In a previous blog entry, I described the data design. The system database contains three data types: Place, Poet, and Poem. To save on storage space, some of the data fields in both Poets and Poems point to Place records, and each Poem record points to the Poet that composed it.
I did build in some ambiguity to the system. As the date at which a Poem was composed can be hard to pin down, for example, I have allowed for a range of years (the compEarliestYear and compLatestYear fields). And if the date of the birth or death of a Poet is unknown, these can essentially be left blank (although the Poet record will be necessarily disqualified from filter criteria if nothing is known about his/her dates).
In the case of anonymous poems, I have a special Poet entry called “Anonymous” and if the place of the birth or death of a Poet, of the composition of a poem, is unknown, there is a special record in the Place table called “Unknown.” And currently, the software I’ve written knows about these special records, so that it doesn’t mistake them for definite people or places.
This design is simple, fast and space efficient. But what if we do know something, rather than nothing, about the Poet or Place? For example, what if it is clear that the author was a female? If the poem(s) she composed dates from 1886 (as a random date), then she must have been alive at that point, even if her lifespan could vary considerably on either side of that date?
What if we know that a Poem was composed somewhere in Montana? Or east of the Mississippi?
One workaround for an anonymous Poet about whom something is known would be to create a special record for the Poet. Her name might be “Anonymous Female” and as much as know about her – e.g., her sex — could at least be represented accordingly.

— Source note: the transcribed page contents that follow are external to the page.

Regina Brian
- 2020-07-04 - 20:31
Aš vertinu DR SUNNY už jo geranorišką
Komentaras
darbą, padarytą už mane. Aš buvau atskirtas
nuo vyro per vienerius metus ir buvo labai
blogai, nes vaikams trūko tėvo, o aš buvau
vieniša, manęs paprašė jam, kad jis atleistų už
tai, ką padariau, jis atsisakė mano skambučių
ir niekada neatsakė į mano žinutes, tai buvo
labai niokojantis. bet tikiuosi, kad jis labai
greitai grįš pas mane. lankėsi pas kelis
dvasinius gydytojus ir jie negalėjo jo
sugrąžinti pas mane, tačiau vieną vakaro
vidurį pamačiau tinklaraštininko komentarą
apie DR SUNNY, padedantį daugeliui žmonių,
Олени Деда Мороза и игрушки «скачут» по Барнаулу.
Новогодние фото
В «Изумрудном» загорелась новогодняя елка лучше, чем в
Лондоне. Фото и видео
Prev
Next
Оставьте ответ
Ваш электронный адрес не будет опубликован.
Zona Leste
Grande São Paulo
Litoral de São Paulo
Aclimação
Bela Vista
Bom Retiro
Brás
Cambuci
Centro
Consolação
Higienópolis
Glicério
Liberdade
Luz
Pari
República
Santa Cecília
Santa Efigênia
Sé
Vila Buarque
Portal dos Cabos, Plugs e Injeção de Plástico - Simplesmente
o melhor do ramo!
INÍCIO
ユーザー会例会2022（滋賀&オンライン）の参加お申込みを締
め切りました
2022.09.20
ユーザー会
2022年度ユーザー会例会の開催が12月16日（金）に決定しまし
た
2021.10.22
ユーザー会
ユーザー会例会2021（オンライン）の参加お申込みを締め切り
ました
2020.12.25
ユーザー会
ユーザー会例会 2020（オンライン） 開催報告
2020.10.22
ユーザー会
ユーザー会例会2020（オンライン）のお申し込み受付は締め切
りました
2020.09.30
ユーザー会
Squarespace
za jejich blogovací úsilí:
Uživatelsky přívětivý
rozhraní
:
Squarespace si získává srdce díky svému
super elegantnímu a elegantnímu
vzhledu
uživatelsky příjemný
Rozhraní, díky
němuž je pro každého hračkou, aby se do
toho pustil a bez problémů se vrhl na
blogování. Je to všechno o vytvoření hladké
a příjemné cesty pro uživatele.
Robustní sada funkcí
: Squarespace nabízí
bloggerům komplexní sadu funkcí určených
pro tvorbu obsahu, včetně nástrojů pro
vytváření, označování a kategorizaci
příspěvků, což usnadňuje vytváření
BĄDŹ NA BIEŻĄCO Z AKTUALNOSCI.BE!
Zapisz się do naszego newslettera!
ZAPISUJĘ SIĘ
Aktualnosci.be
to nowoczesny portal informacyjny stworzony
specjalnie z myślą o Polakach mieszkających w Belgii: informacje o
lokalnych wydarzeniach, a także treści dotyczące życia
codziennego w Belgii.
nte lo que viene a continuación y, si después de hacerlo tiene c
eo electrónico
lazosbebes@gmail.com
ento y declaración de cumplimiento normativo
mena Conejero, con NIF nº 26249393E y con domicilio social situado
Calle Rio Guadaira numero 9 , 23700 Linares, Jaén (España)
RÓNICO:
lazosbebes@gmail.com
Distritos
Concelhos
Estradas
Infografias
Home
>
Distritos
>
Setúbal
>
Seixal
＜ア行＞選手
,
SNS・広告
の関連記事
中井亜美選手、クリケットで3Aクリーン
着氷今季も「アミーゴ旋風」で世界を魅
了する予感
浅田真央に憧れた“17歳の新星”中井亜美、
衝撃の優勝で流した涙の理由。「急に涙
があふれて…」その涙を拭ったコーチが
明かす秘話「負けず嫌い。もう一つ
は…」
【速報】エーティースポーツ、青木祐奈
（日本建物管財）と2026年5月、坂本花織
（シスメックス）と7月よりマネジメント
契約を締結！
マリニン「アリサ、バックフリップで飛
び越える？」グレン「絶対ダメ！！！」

This would help to increase the accuracy of the representation of individuals, although it might complicate the code slightly (do I need to add another field to indicate anonymity?).

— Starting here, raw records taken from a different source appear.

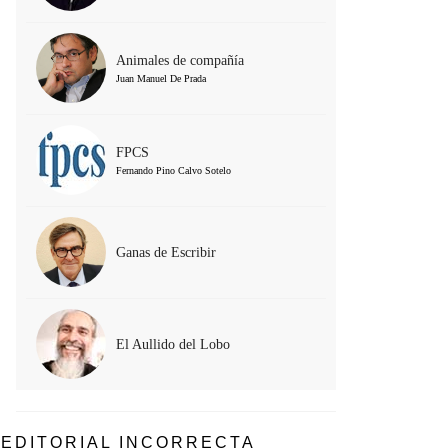
Animales de compañía
Juan Manuel De Prada
FPCS
Fernando Pino Calvo Sotelo
Ganas de Escribir
El Aullido del Lobo
EDITORIAL INCORRECTA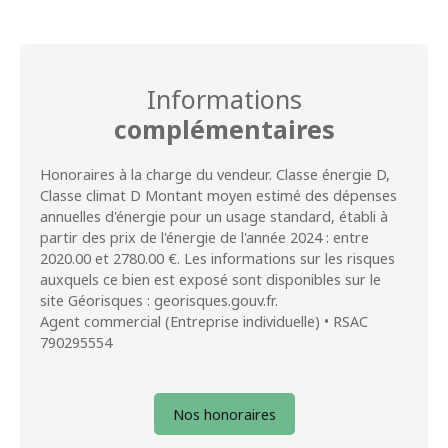
Informations
complémentaires
Honoraires à la charge du vendeur. Classe énergie D,
Classe climat D Montant moyen estimé des dépenses
annuelles d'énergie pour un usage standard, établi à
partir des prix de l'énergie de l'année 2024 : entre
2020.00 et 2780.00 €. Les informations sur les risques
auxquels ce bien est exposé sont disponibles sur le
site Géorisques : georisques.gouv.fr.
Agent commercial (Entreprise individuelle) • RSAC
790295554
Nos honoraires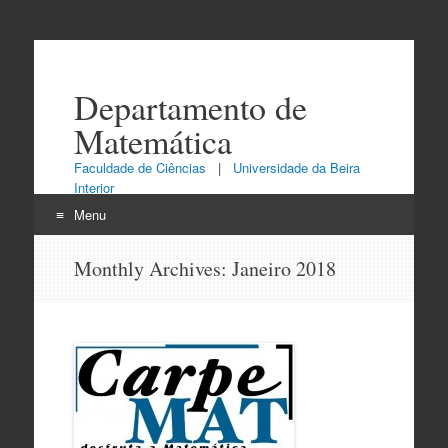
Departamento de
Matemática
Faculdade de Ciências
|
Universidade da Beira
Interior
Menu
Skip
Monthly Archives:
Janeiro 2018
to
content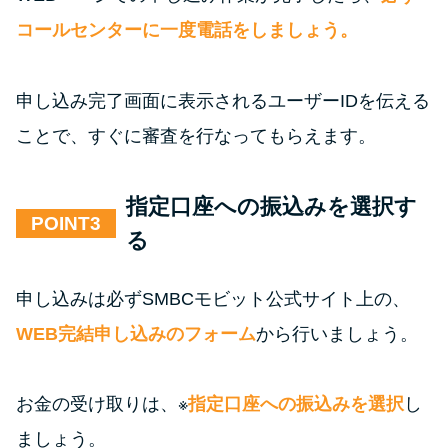
コールセンターに一度電話をしましょう。
申し込み完了画面に表示されるユーザーIDを伝える
ことで、すぐに審査を行なってもらえます。
指定口座への振込みを選択す
POINT
る
申し込みは必ずSMBCモビット公式サイト上の、
WEB完結申し込みのフォーム
から行いましょう。
お金の受け取りは、※
指定口座への振込みを選択
し
ましょう。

[NOTE: I have now added two new special cases to the database: “Unknown Male” and “Unknown Female.”]
How to allow for minimal information about the lifespan of a Poet? Similar to the compEarliestYear and compLatestYear fields in the Poem data type, the birth and death years of poets could be arranged as ranges to allow for uncertainty. So, for example, if know that s/he composed a Poem in 1886, then the latestBirthYear would be set to 1886 (or perhaps 1876, as a 10-year-old would not likely compose a poem let alone a new-born) and earliestDeathYear would be set to 1886. The only drawback to such a system is that it would complicate the logic for filtering poets according to birth/death year criteria, and increase the amount of data stored (and which I maintain in a data file myself).
Uncertainty of Place is probably the most complex of these issues to address. I probably need to use special strings in the country and stateOrProv fields to indicate uncertainty (of course, if the country is unknown, the stateOrProv would necessarily be as well).
I currently only store a single long/lat pair in order to indicate a location on a map, which is efficient and simple, and this allows me to create neat points on a GoogleMap. Should I store another pair to allow for a potential geographical spread in the shape of a rectangle?
I may not implement these provisions for uncertainty anytime soon, so I would be glad to hear any comments or suggestions about these issues.